## Problem requirements
Find the word "registered" in the data. Return every line where it appears.

## Data for review
*** Begin section ***
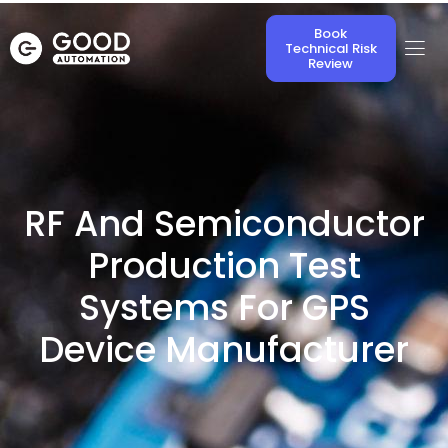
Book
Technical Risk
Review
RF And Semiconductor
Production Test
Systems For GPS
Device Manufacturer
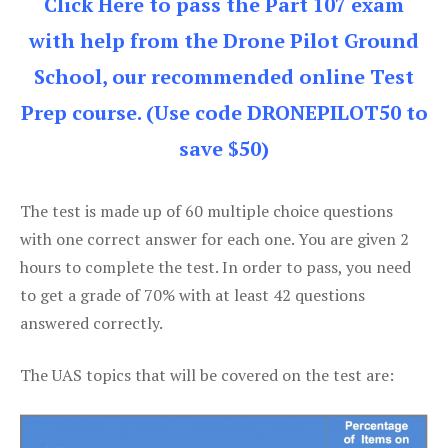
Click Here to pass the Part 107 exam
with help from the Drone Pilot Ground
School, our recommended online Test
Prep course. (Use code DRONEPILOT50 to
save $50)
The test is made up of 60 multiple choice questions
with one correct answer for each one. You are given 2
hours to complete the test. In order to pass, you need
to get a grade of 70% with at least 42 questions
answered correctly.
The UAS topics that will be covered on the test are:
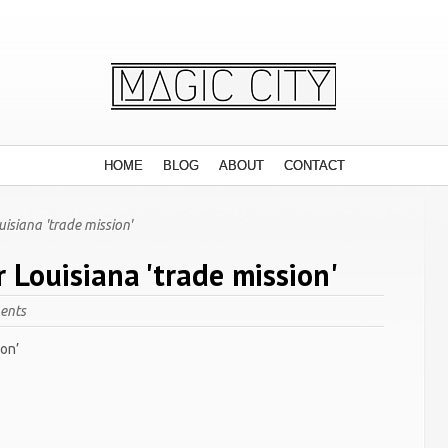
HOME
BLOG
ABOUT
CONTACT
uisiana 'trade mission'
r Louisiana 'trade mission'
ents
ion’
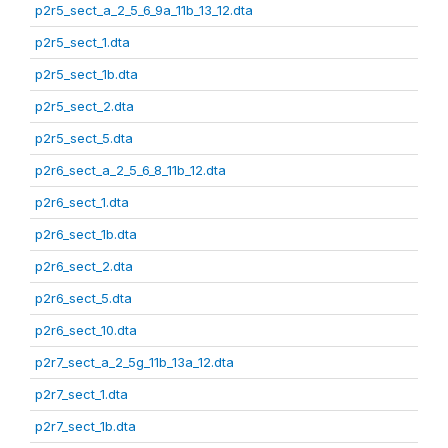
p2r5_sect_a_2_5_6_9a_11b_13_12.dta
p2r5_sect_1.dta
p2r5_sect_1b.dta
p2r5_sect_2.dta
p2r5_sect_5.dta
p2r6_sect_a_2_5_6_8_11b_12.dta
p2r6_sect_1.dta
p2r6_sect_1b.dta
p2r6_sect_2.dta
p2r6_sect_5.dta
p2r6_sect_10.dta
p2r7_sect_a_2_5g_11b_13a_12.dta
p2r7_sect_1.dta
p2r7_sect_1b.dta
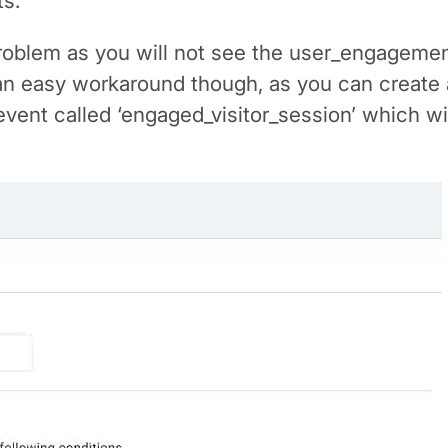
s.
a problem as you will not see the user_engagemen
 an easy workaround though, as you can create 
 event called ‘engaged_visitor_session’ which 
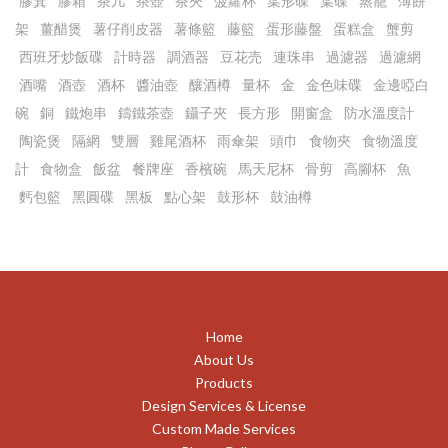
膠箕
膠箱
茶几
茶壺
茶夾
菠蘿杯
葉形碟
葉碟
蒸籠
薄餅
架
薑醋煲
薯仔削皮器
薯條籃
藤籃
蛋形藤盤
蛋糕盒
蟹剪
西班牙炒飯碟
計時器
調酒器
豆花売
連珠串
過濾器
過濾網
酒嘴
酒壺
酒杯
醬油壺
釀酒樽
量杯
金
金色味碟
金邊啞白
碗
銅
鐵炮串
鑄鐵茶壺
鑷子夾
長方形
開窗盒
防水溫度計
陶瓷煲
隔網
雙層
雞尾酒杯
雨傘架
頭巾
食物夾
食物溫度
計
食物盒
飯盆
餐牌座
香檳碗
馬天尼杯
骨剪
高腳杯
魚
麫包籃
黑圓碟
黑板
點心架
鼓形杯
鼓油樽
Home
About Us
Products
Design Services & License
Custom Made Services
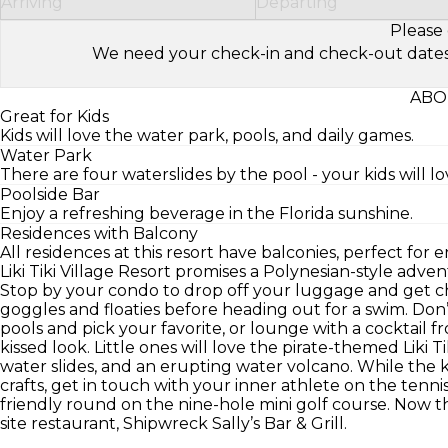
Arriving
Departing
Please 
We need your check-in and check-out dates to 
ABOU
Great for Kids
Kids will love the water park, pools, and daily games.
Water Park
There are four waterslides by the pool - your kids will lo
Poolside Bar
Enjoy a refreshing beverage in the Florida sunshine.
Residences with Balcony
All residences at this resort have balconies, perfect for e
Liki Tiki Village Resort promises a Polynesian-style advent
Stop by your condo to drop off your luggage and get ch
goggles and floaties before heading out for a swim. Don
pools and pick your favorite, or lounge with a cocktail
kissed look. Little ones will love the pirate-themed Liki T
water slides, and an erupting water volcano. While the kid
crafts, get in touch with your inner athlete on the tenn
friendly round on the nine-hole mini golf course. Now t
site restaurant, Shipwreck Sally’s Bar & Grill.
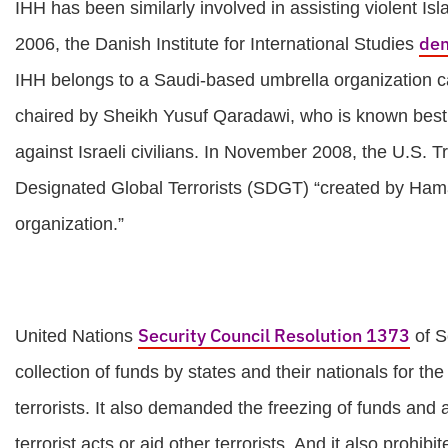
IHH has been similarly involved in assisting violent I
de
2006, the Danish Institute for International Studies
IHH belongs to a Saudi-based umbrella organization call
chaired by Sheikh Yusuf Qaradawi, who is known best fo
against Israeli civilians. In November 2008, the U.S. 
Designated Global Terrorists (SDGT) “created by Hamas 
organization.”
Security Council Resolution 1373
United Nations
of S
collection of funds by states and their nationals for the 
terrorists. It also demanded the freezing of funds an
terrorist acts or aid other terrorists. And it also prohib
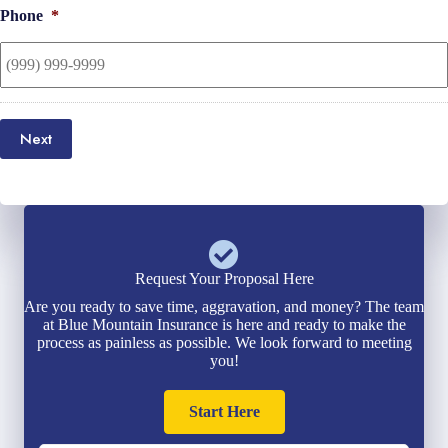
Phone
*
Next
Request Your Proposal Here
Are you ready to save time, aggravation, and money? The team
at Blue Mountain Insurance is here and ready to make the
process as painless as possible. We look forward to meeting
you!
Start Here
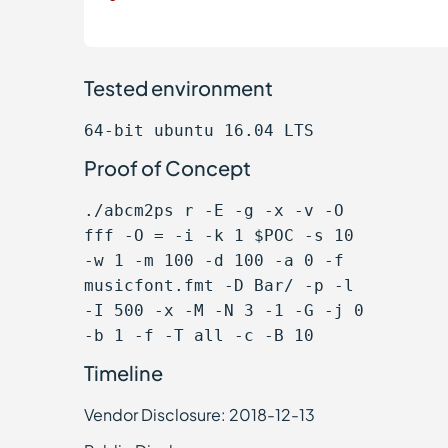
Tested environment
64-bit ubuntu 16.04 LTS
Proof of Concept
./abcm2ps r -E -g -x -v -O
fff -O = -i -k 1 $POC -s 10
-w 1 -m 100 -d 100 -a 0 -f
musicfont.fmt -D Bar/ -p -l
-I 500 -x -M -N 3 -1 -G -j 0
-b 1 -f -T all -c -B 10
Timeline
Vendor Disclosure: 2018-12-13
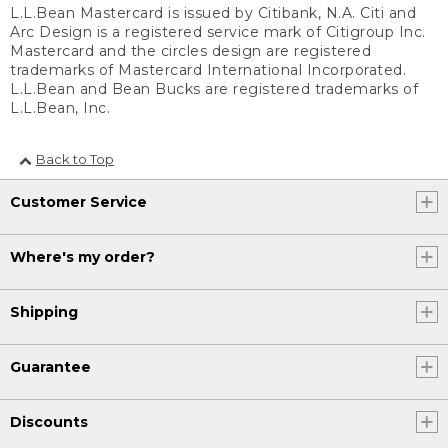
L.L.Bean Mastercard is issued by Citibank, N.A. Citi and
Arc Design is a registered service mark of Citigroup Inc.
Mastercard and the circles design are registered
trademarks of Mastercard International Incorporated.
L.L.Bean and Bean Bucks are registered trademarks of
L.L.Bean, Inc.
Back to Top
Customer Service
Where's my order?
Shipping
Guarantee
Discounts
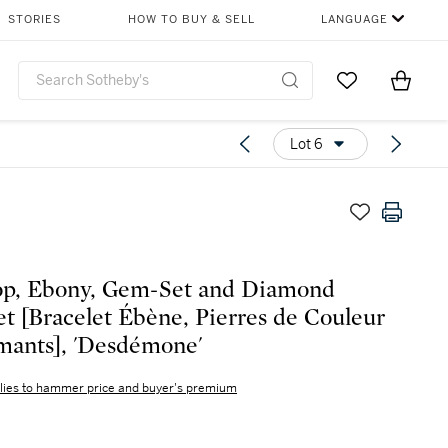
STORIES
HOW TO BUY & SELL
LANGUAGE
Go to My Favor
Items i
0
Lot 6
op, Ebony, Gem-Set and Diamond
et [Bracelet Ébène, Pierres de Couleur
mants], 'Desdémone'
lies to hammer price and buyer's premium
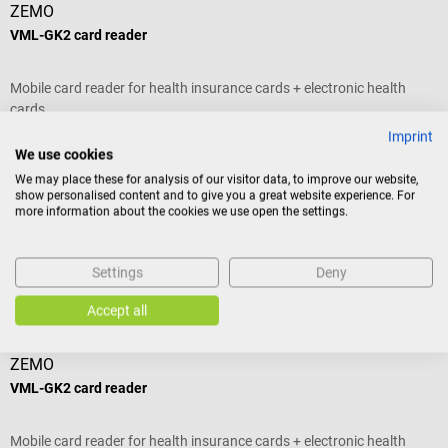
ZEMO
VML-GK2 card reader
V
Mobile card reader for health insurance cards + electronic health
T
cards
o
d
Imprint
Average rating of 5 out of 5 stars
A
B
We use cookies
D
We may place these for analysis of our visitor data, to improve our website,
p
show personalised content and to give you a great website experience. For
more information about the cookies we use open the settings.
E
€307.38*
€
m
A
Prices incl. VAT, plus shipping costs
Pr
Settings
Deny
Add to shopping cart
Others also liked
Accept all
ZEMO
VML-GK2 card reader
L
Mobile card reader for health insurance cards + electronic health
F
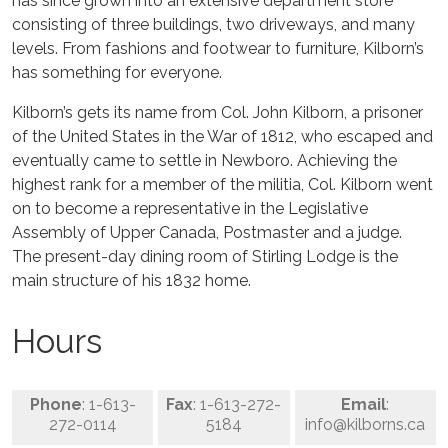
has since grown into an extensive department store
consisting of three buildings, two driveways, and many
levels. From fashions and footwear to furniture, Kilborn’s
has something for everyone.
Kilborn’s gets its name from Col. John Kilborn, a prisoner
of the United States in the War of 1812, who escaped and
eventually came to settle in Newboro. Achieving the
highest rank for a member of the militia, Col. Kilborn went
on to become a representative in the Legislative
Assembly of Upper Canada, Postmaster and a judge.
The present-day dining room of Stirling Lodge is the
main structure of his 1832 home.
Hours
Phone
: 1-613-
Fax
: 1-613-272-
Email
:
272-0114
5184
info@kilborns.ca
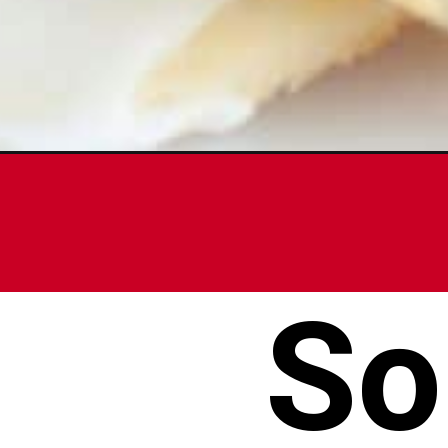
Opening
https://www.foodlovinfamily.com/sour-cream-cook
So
*** End section ***
## Solution for this exercise
Arc Design is a registered service mark of Citigroup Inc.
Mastercard and the circles design are registered
L.L.Bean and Bean Bucks are registered trademarks of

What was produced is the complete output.